Switched On – Etienne Jaumet & Fabrizio Rat: Etienne Jaumet & Fabrizio Rat (Bureau B)

What’s the story?

This is a collaboration from two trained pianists who also look to electronic music and synthesizers for inspiration. As the press release describes, Etienne Jaumet creates unusual sounds thanks to the rhythmic machines that accompany his piano, while Fabrizio Rat uses this classical and romantic instrument par excellence to explore the techno sphere.

What’s the music like?

There are seven intriguing tracks here, and they work as studies into the piano’s ability to create colours and tones well beyond its original design. The electronics complement the overall sound but are always in thrall to the main act, and while melodic interest is often at a premium, both musicians use what they have with impressive economy.

After a few listens those melodic cells start to plant earworms, while the different tones reveal more piano originated tones than first thought. Visione Pop, for instance, makes clever use of the higher keys as percussion, with burbling electronics providing the effective minimal riffs. Transmutazione also goes higher up the register, with a metallic timbre shifting over a constant pitch towards the lower end, but the ominous Rive Opposte, the opening track, uses the lowest end of the piano in a hollow study.

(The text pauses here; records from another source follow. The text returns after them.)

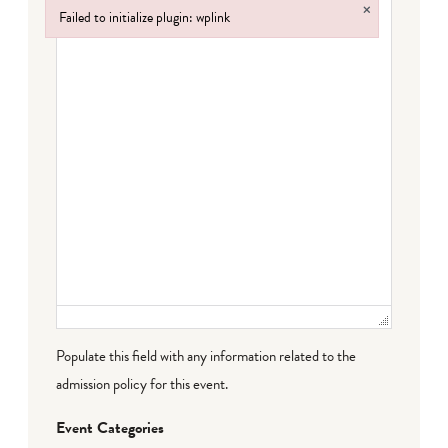
×
Failed to initialize plugin: wplink
Failed to initialize plugin: wplink
Populate this field with any information related to the
admission policy for this event.
Event Categories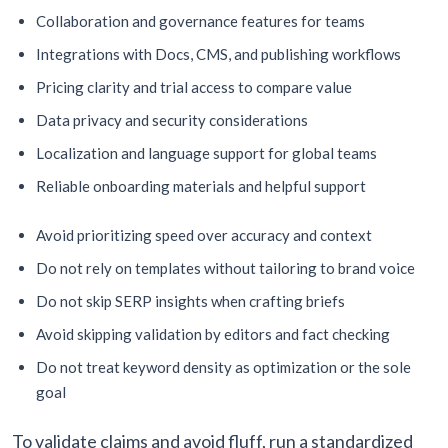
Collaboration and governance features for teams
Integrations with Docs, CMS, and publishing workflows
Pricing clarity and trial access to compare value
Data privacy and security considerations
Localization and language support for global teams
Reliable onboarding materials and helpful support
Avoid prioritizing speed over accuracy and context
Do not rely on templates without tailoring to brand voice
Do not skip SERP insights when crafting briefs
Avoid skipping validation by editors and fact checking
Do not treat keyword density as optimization or the sole
goal
To validate claims and avoid fluff, run a standardized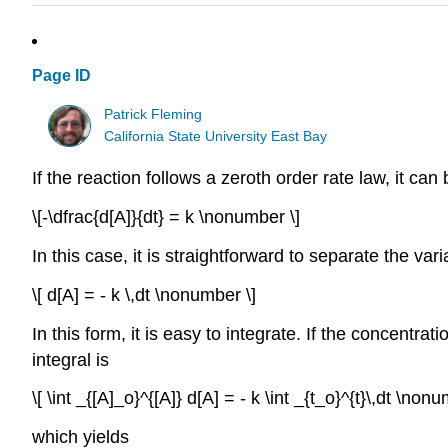
Page ID
Patrick Fleming
California State University East Bay
If the reaction follows a zeroth order rate law, it ca
\[-\dfrac{d[A]}{dt} = k \nonumber \]
In this case, it is straightforward to separate the var
\[ d[A] = - k \,dt \nonumber \]
In this form, it is easy to integrate. If the concentratio
integral is
\[ \int _{[A]_o}^{[A]} d[A] = - k \int _{t_o}^{t}\,dt \nonu
which yields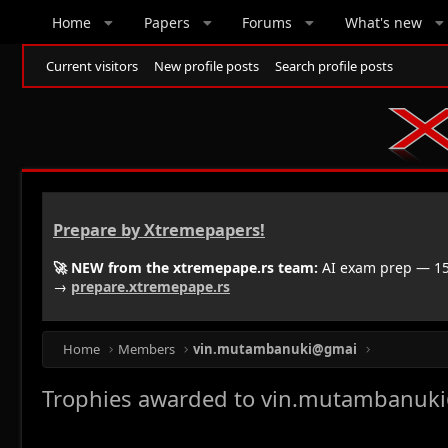
Home
Papers
Forums
What's new
Current visitors
New profile posts
Search profile posts
Prepare by Xtremepapers!
🚀 NEW from the xtremepape.rs team:
AI exam prep — 150
→
prepare.xtremepape.rs
Home
Members
vin.mutambanuki@gmai
Trophies awarded to vin.mutambanuk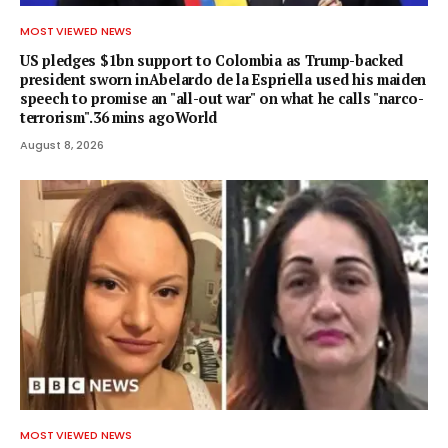
MOST VIEWED NEWS
US pledges $1bn support to Colombia as Trump-backed
president sworn inAbelardo de la Espriella used his maiden
speech to promise an "all-out war" on what he calls "narco-
terrorism".36 mins agoWorld
August 8, 2026
MOST VIEWED NEWS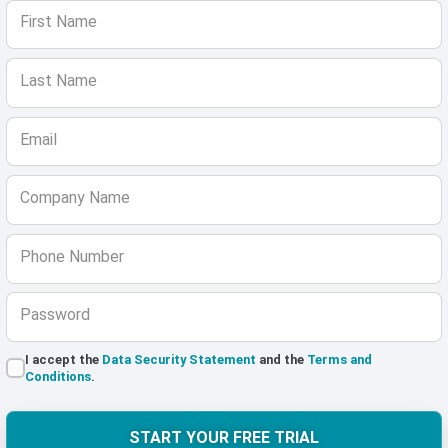
First Name
Last Name
Email
Company Name
Phone Number
Password
I accept the
Data Security Statement
and the
Terms and
Conditions
.
START YOUR FREE TRIAL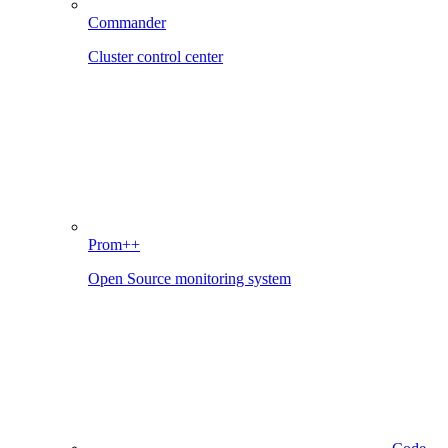
Commander
Cluster control center
Prom++
Open Source monitoring system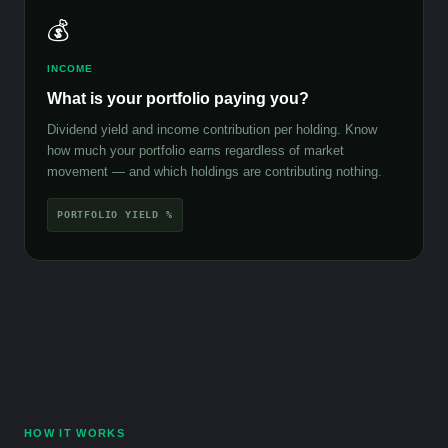
💰
INCOME
What is your portfolio paying you?
Dividend yield and income contribution per holding. Know
how much your portfolio earns regardless of market
movement — and which holdings are contributing nothing.
PORTFOLIO YIELD %
HOW IT WORKS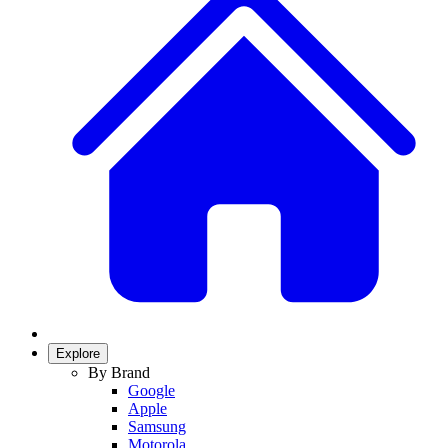
Explore
By Brand
Google
Apple
Samsung
Motorola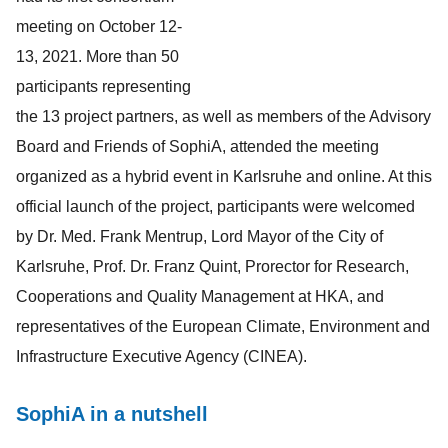
meeting on October 12-
13, 2021. More than 50
participants representing
the 13 project partners, as well as members of the Advisory
Board and Friends of SophiA, attended the meeting
organized as a hybrid event in Karlsruhe and online. At this
official launch of the project, participants were welcomed
by Dr. Med. Frank Mentrup, Lord Mayor of the City of
Karlsruhe, Prof. Dr. Franz Quint, Prorector for Research,
Cooperations and Quality Management at HKA, and
representatives of the European Climate, Environment and
Infrastructure Executive Agency (CINEA).
SophiA in a nutshell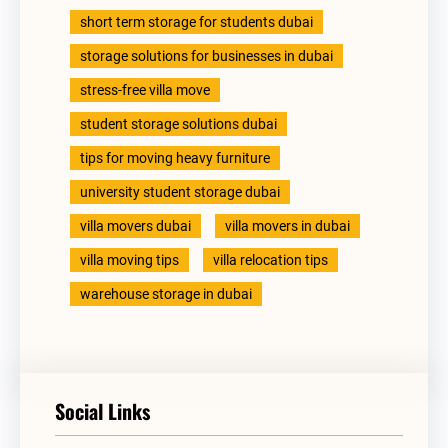
short term storage for students dubai
storage solutions for businesses in dubai
stress-free villa move
student storage solutions dubai
tips for moving heavy furniture
university student storage dubai
villa movers dubai
villa movers in dubai
villa moving tips
villa relocation tips
warehouse storage in dubai
Social Links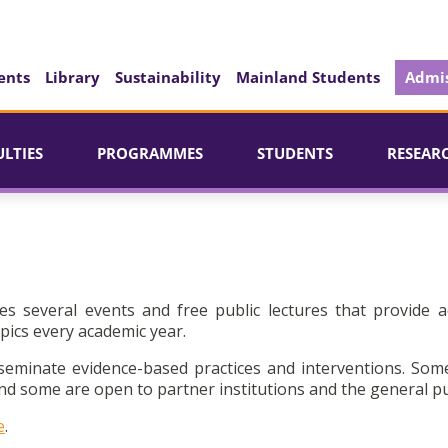
ents
Library
Sustainability
Mainland Students
Admis
ULTIES
PROGRAMMES
STUDENTS
RESEAR
es several events and free public lectures that provide a
pics every academic year.
seminate evidence-based practices and interventions. Som
d some are open to partner institutions and the general pu
e
.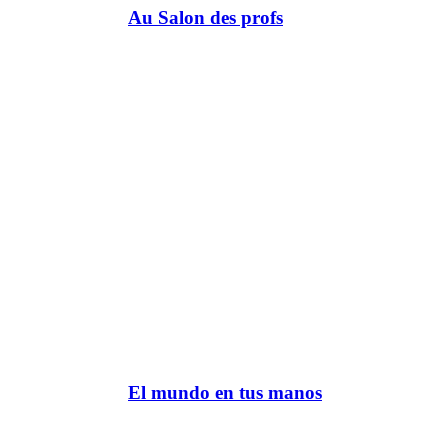
Au Salon des profs
El mundo en tus manos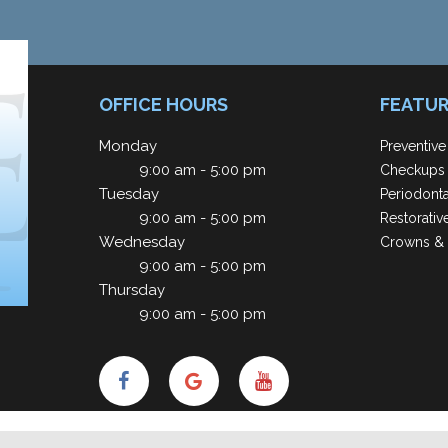
OFFICE HOURS
FEATUR
Monday
Preventive
9:00 am - 5:00 pm
Checkups 
Tuesday
Periodont
9:00 am - 5:00 pm
Restorativ
Wednesday
Crowns & 
9:00 am - 5:00 pm
Thursday
9:00 am - 5:00 pm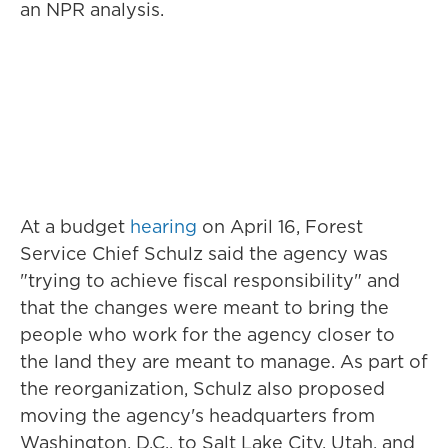
an NPR analysis.
At a budget
hearing
on April 16, Forest
Service Chief Schulz said the agency was
"trying to achieve fiscal responsibility" and
that the changes were meant to bring the
people who work for the agency closer to
the land they are meant to manage. As part of
the reorganization, Schulz also proposed
moving the agency's headquarters from
Washington, D.C., to Salt Lake City, Utah, and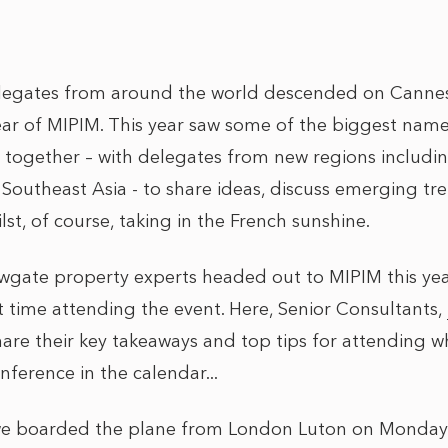
legates from around the world descended on Cannes,
ear of MIPIM. This year saw some of the biggest names
 together – with delegates from new regions includi
 Southeast Asia - to share ideas, discuss emerging t
lst, of course, taking in the French sunshine.
gate property experts headed out to MIPIM this year
rst time attending the event. Here, Senior Consultants,
share their key takeaways and top tips for attending w
nference in the calendar...
en we boarded the plane from London Luton on Monda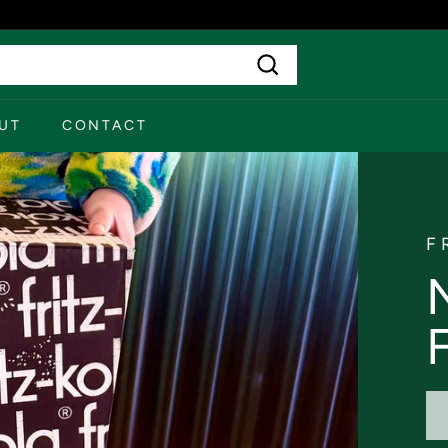
Search
UT
CONTACT
F
F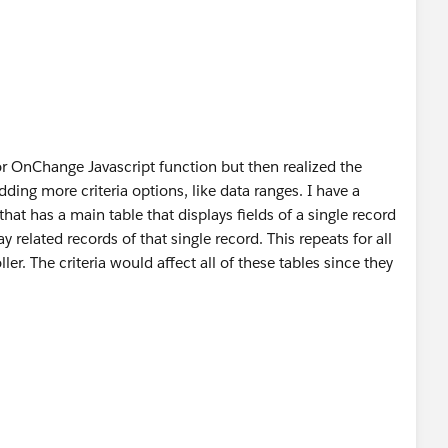
oller(){
= null)
Test = false;
== null)
stList = new List<Lists>();
ses = new List<Lists>();
or OnChange Javascript function but then realized the
ding more criteria options, like data ranges. I have a
hat has a main table that displays fields of a single record
rrentPageReference().getParameters().get('cbTest')
 related records of that single record. This repeats for all
stTestCases = [SELECT Id, Name,
ler. The criteria would affect all of these tables since they
ame, Status__c
ROM Related_Test_Record__c),
eport" function. It never saves data.
se__c];
 (does nothing) and refreshes the page.
()>0){
ode (cannot post the actual code I'm developing for my
 testcase:lstTestCases){
new Lists();
 = testcase;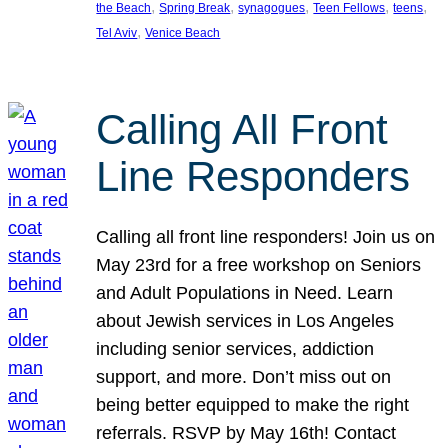
, 
, 
, 
, 
, 
the Beach
Spring Break
synagogues
Teen Fellows
teens
, 
Tel Aviv
Venice Beach
Calling All Front
Line Responders
Calling all front line responders! Join us on
May 23rd for a free workshop on Seniors
and Adult Populations in Need. Learn
about Jewish services in Los Angeles
including senior services, addiction
support, and more. Don’t miss out on
being better equipped to make the right
referrals. RSVP by May 16th! Contact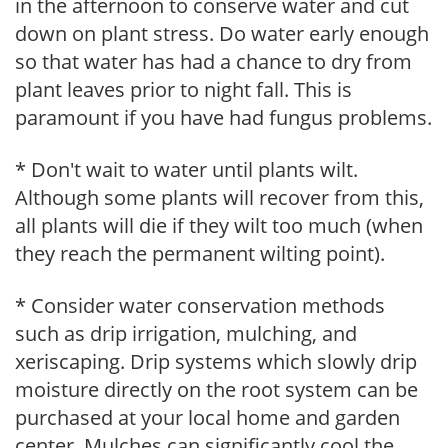
in the afternoon to conserve water and cut
down on plant stress. Do water early enough
so that water has had a chance to dry from
plant leaves prior to night fall. This is
paramount if you have had fungus problems.
* Don't wait to water until plants wilt.
Although some plants will recover from this,
all plants will die if they wilt too much (when
they reach the permanent wilting point).
* Consider water conservation methods
such as drip irrigation, mulching, and
xeriscaping. Drip systems which slowly drip
moisture directly on the root system can be
purchased at your local home and garden
center. Mulches can significantly cool the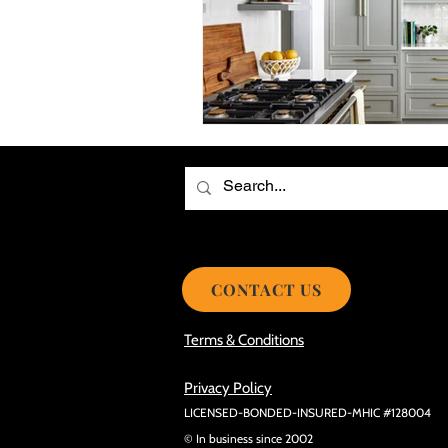
Choosing the Best Roof Contractor
Smooth Roof Installation Process
Eco-friendly Kitchen Design Ideas!
Avoid Mistakes During Roof Install
CONTACT US
Terms & Conditions
Privacy Policy
LICENSED-BONDED-INSURED-MHIC #128004
© In business since 2002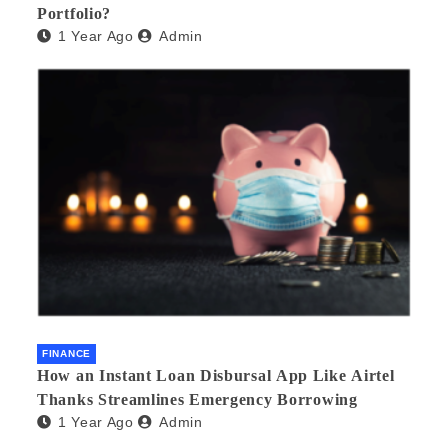
Portfolio?
1 Year Ago
Admin
FINANCE
How an Instant Loan Disbursal App Like Airtel
Thanks Streamlines Emergency Borrowing
1 Year Ago
Admin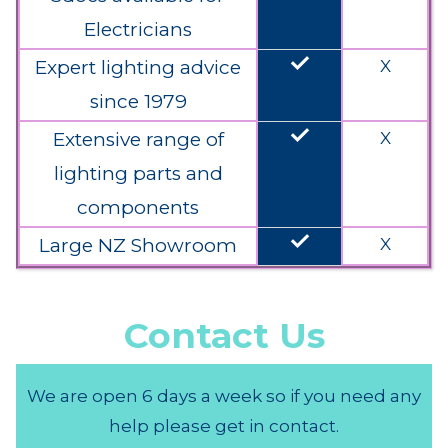
Electricians
done
Expert lighting advice
X
since 1979
done
Extensive range of
X
lighting parts and
components
done
Large NZ Showroom
X
Contact Us
We are open 6 days a week so if you need any
help please get in contact.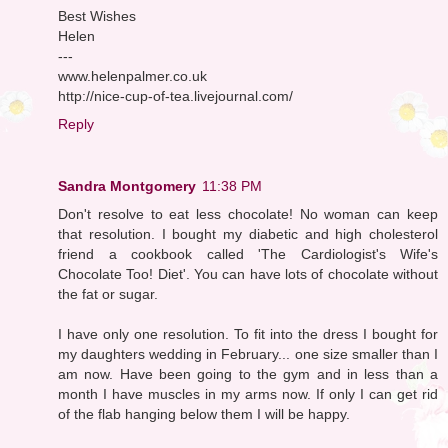
Best Wishes
Helen
---
www.helenpalmer.co.uk
http://nice-cup-of-tea.livejournal.com/
Reply
Sandra Montgomery
11:38 PM
Don't resolve to eat less chocolate! No woman can keep
that resolution. I bought my diabetic and high cholesterol
friend a cookbook called 'The Cardiologist's Wife's
Chocolate Too! Diet'. You can have lots of chocolate without
the fat or sugar.
I have only one resolution. To fit into the dress I bought for
my daughters wedding in February... one size smaller than I
am now. Have been going to the gym and in less than a
month I have muscles in my arms now. If only I can get rid
of the flab hanging below them I will be happy.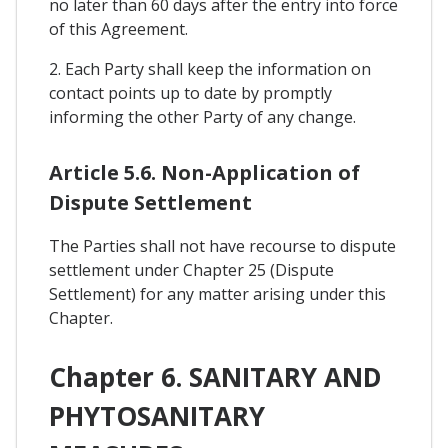
no later than 60 days after the entry into force
of this Agreement.
2. Each Party shall keep the information on
contact points up to date by promptly
informing the other Party of any change.
Article 5.6. Non-Application of
Dispute Settlement
The Parties shall not have recourse to dispute
settlement under Chapter 25 (Dispute
Settlement) for any matter arising under this
Chapter.
Chapter 6. SANITARY AND
PHYTOSANITARY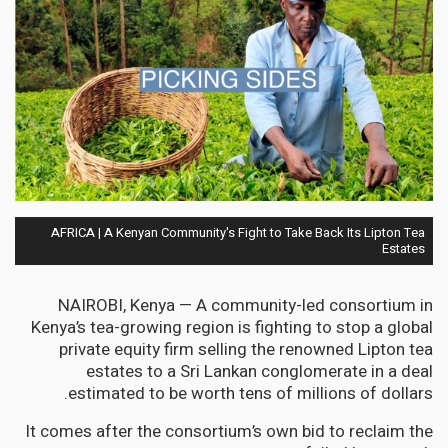
AFRICA | A Kenyan Community's Fight to Take Back Its Lipton Tea
Estates
NAIROBI, Kenya — A community-led consortium in
Kenya’s tea-growing region is fighting to stop a global
private equity firm selling the renowned Lipton tea
estates to a Sri Lankan conglomerate in a deal
estimated to be worth tens of millions of dollars.
It comes after the consortium’s own bid to reclaim the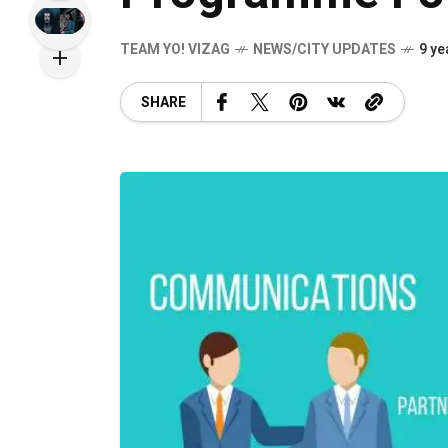
TEAM YO! VIZAG
NEWS/CITY UPDATES
9 ye
SHARE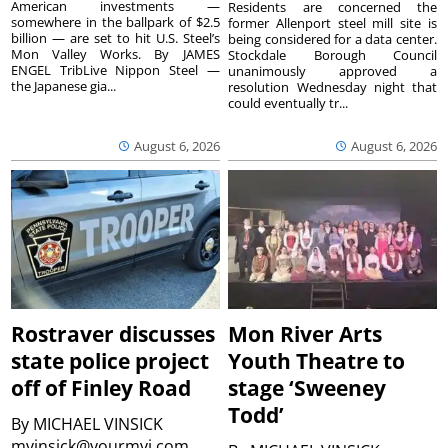
American investments —
Residents are concerned the
somewhere in the ballpark of $2.5
former Allenport steel mill site is
billion — are set to hit U.S. Steel’s
being considered for a data center.
Mon Valley Works. By JAMES
Stockdale Borough Council
ENGEL TribLive Nippon Steel —
unanimously approved a
the Japanese gia...
resolution Wednesday night that
could eventually tr...
August 6, 2026
August 6, 2026
Rostraver discusses
Mon River Arts
state police project
Youth Theatre to
off of Finley Road
stage ‘Sweeney
Todd’
By
MICHAEL VINSICK
mvinsick@yourmvi.com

Soffiare Insieme is a longer piece, a really effective study in colour and texture that hypnotises through its regular patterns of contraction. In contrast Profondità uses the midrange piano notes like meteor trails, with a clever use of reverberation and a curious whirring in the foreground that sounds like the occasional winding of a clock.

Does it all work?

It does. The music has a darker shade to it but Jaumet and Rat clearly had a meeting of minds in the project, and the results are never less than intriguing.

Is it recommended?

Very much so. Followers of both musicians will want to acquire what turns out to be an engaging and stimulating collaboration.